Two Paths Toward Establishing a Design: Multidimensional and Normal

Do not allow well-meaning but confused proponents to obscure concepts related to normalization and dimensional design.  Under a normalized approach one usually would not expect for numeric data items and textual data items to fall into different logical relations when connected to the same entity object. Yet within a multidimensional approach that is exactly what happens. Multidimensional design and normal design are not the same, and one should not expect to claim that both approaches were used and that they resulted in the same data model.  Normal design is by its nature a logical construct. Multidimensional can be considered a specific technique of physical design that is completely divorced from a logical layer. As such, normal and multidimensional designs are not even at a compatible level of construction.

Normalized Design

The goal of a normalized design is to express the true nature of the data in focus. However, the term “true nature” usually does not mean some independent universal truth. Very few universal truths are out there for us to use and leverage. Rather, the truth expressed is that contained within the confines of the organization and those who work there. The shared signals and symbols used within the microculture defining the organization, reflecting how one organization sees the world as unique and different than that within another organization, even when both organizations are in the same industry. Certainly, organizations within the same industry have commonalities and similarities. But there are differences among these organizations in thought, in approach, and across a great many subtle perspectives that make each organization distinctive and unique.

Dimensional Modeling

Unlike normalized design, dimensional modeling is not attempting to express the true nature of the data in focus. Dimensional modeling is working toward other goals. This point of diverse goals seems to confuse some who see multidimensional and normalized forms as relatively equivalent. The approaches are not the same. A multidimensional approach is attempting to standardize the breakdown of data items based on data type and generalized role, arranging individual data items in a skewed fashion. These arrangements are biased into forms meant to support the answer of expected questions. These forms are effectively optimized for slicing and dicing, e.g., group by this value and filter by that value. Every dimension group connects into the fact in exactly the same expected fashion.

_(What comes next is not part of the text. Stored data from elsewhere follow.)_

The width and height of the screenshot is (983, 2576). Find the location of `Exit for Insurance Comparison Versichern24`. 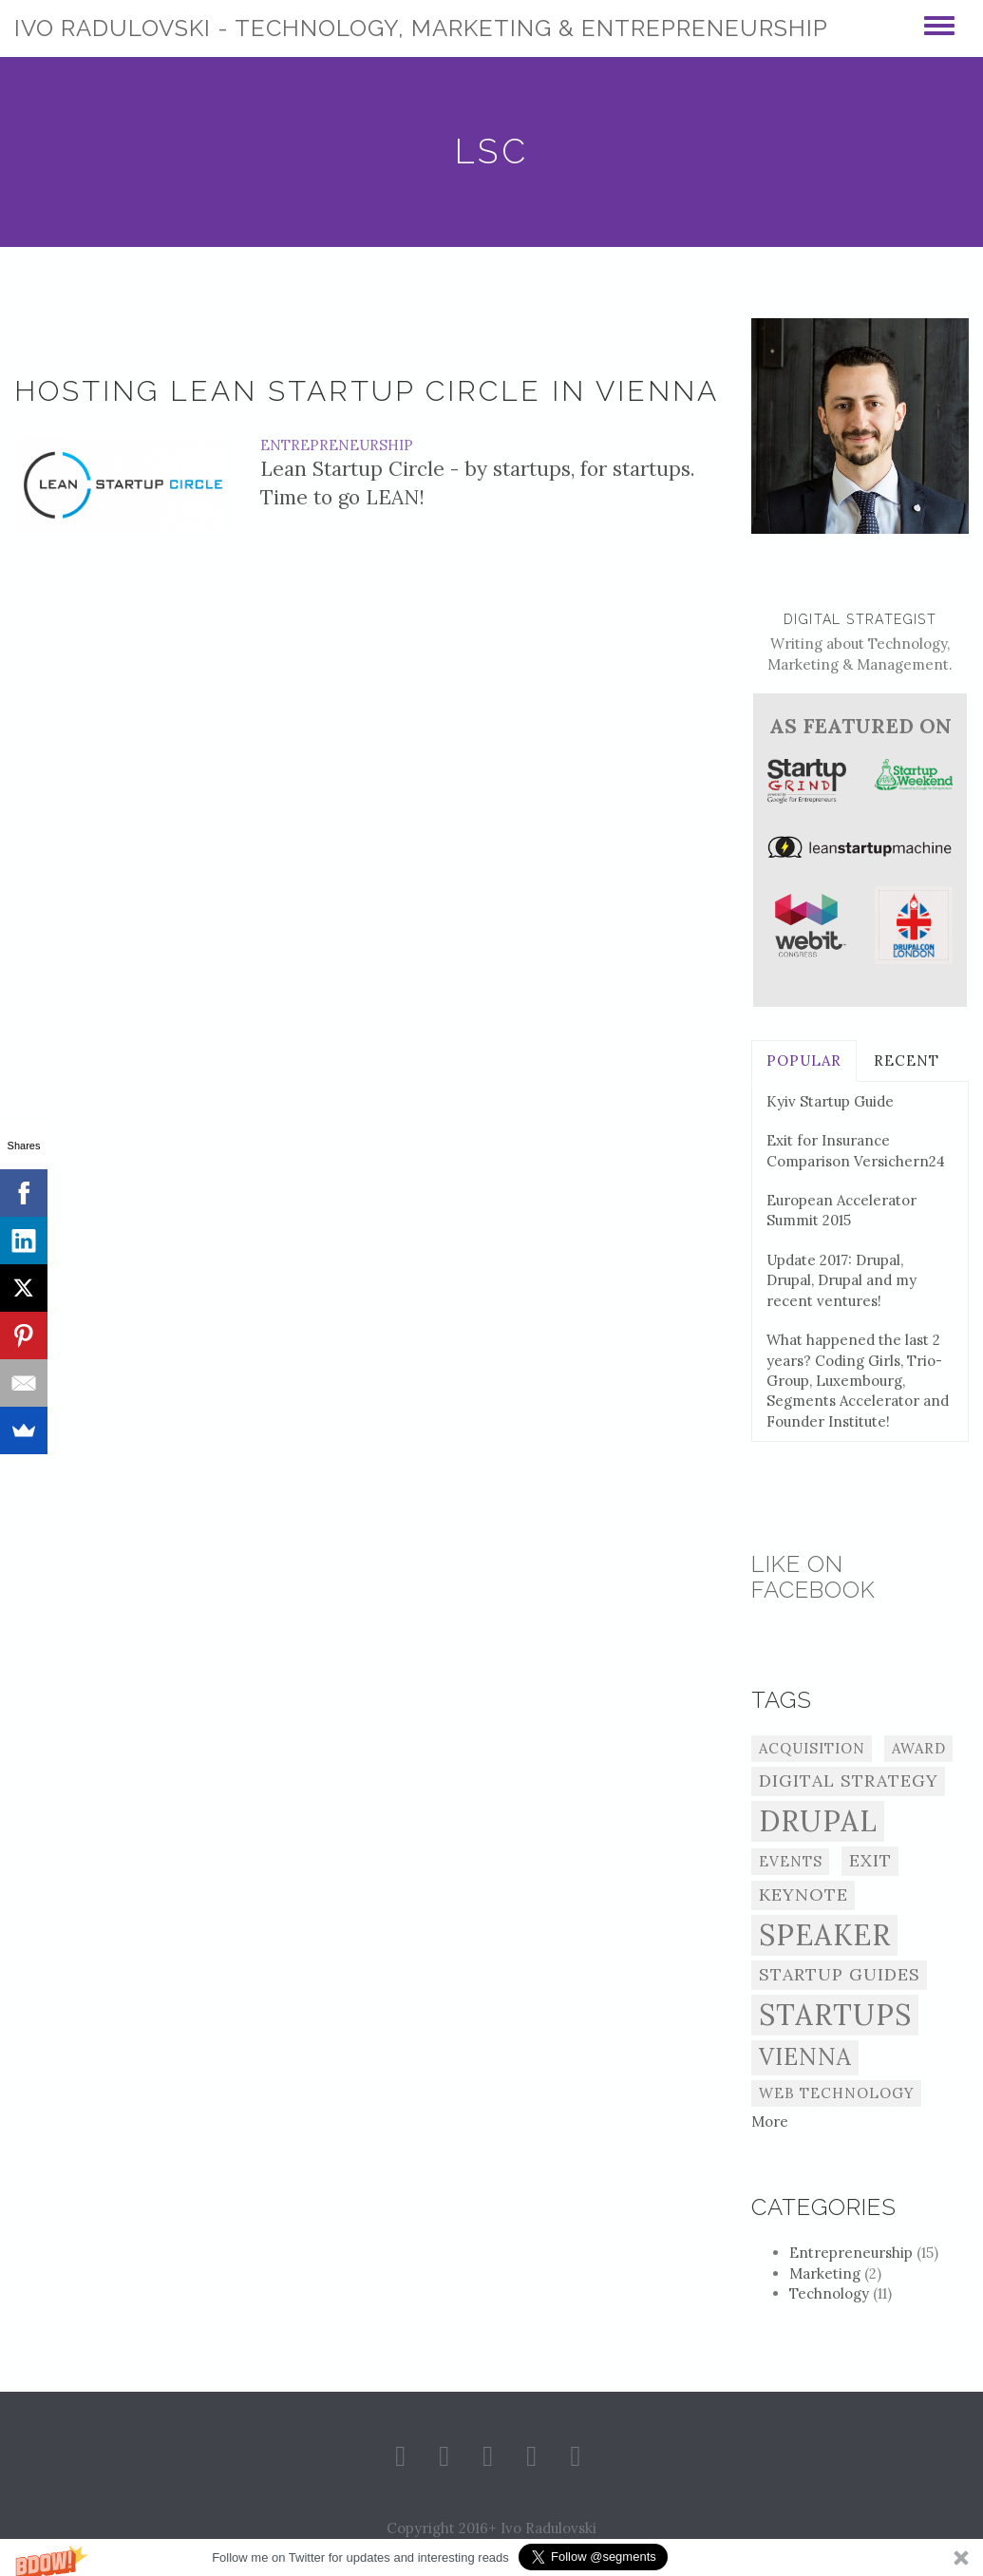 Exit for Insurance Comparison Versichern24 is located at coordinates (855, 1150). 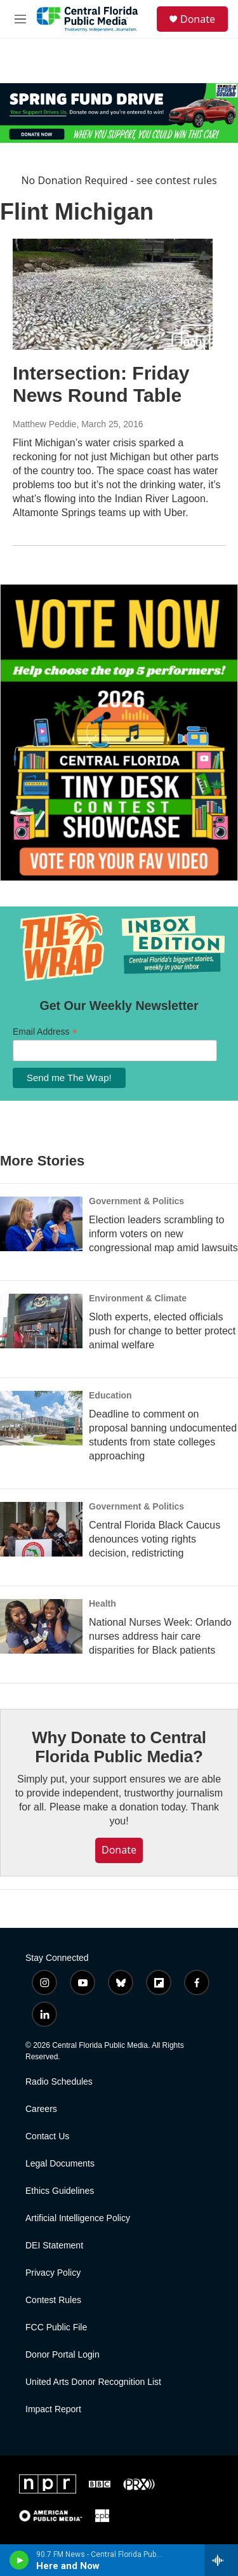 The width and height of the screenshot is (238, 2576). Describe the element at coordinates (45, 1032) in the screenshot. I see `Email Address` at that location. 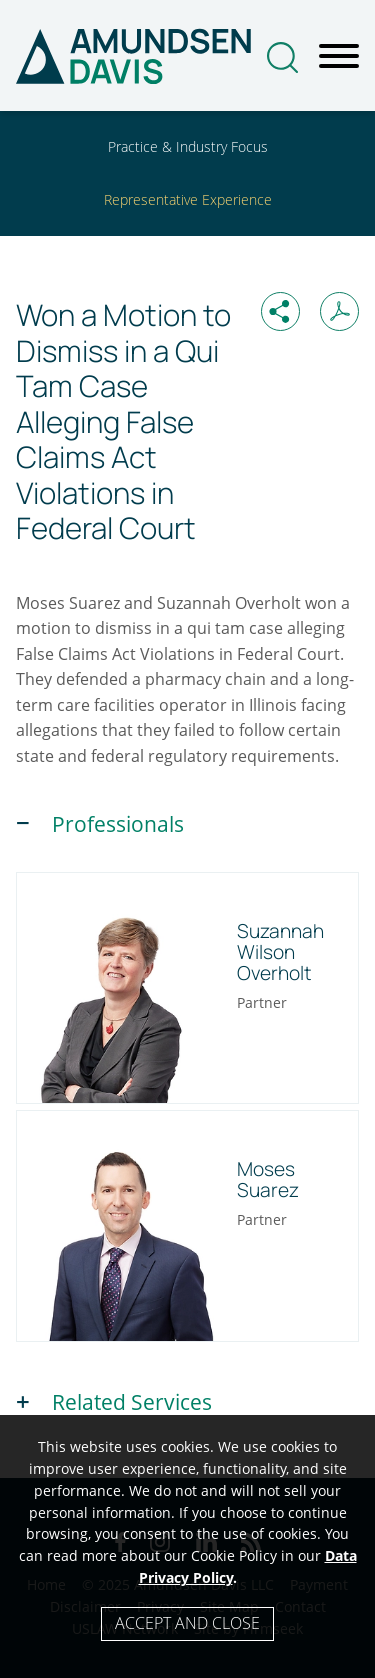  I want to click on [Search], so click(282, 57).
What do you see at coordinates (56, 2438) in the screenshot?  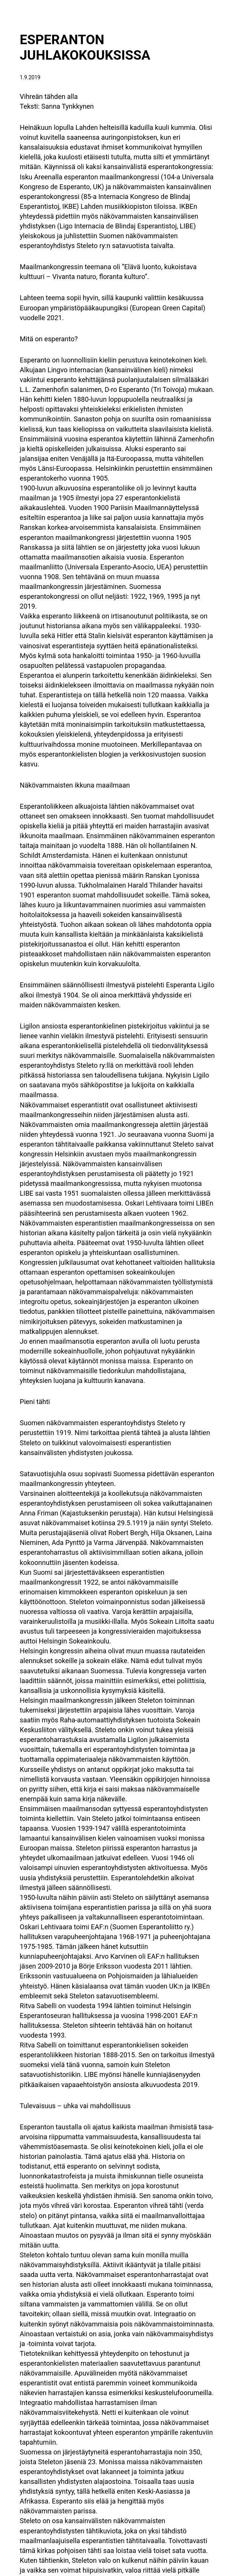 I see `KULTTUURI KUULUU KAIKILLE` at bounding box center [56, 2438].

And when wishing to ultimately create a star schema for use in reporting and OLAP tasks, before one can successfully establish a multidimensional design, one needs to have a normalized design covering the same universe of discourse. Ideally, these normalized designs were already created during the initiatives that selected the source operational solutions. If those designs do not exist, that is not entirely unusual. Every initiative is challenged to establish and maintain current database designs. However, the time should be taken to establish a fairly useful understanding of the normalized design. Because even though the targeted tables will be components of a multidimensional approach, normal knowledge is important. Fact tables, dimension tables and even the occasional evil bridge table must all be maintained. And in establishing the rules to properly understand value changes and their impact across these multidimensional structures, the normalized relationships will direct how to embrace those changes. For simple aspects, such as properly grouping a hierarchy within a single dimension or to something more subtle, such as understanding when inserts to a dimension will drive inserts within a bridge table, understanding the true nature of data within an organization keeps everything in order.

Multidimensional approaches and normalized approaches establish different designs and have differing goals. However, understanding the nature of one’s data is always important. Therefore, it is always in one’s best interest to understand how all the data reacts in a normalized fashion because this knowledge will come into play sooner or later.